- Aim of the task: For each line of the data below that holds "avril", copy the line.

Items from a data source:
□ □ □ □ □ □ □

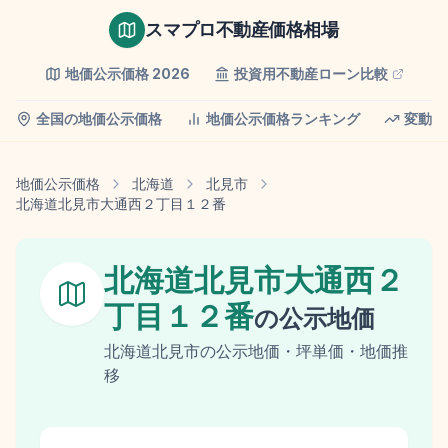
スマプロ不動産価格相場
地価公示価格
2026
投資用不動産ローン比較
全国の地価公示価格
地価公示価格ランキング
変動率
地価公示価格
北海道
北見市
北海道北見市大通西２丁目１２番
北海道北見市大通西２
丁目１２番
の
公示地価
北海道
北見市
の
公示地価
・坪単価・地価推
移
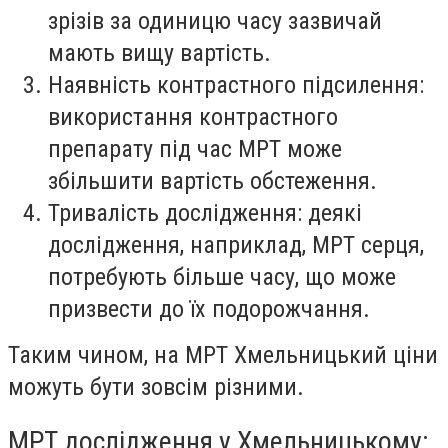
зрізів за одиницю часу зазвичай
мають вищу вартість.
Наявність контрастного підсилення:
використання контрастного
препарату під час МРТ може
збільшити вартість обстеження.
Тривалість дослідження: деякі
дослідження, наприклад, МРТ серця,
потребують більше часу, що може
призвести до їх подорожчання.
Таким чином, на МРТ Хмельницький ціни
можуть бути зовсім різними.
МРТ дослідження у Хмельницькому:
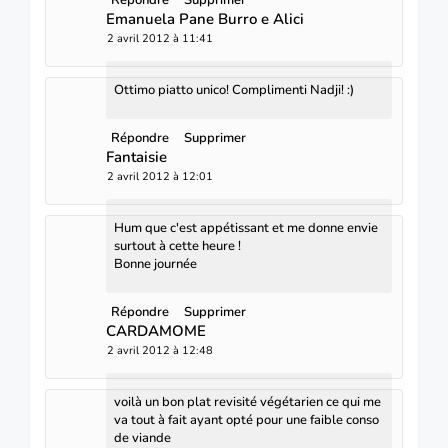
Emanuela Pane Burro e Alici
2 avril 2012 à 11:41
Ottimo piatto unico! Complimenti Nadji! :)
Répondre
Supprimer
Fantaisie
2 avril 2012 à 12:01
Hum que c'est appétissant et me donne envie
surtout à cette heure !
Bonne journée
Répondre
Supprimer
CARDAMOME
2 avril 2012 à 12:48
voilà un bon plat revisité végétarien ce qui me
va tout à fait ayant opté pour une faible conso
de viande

□ □ □ □ □ □ □

- Written response:
2 avril 2012 à 11:41
2 avril 2012 à 12:01
2 avril 2012 à 12:48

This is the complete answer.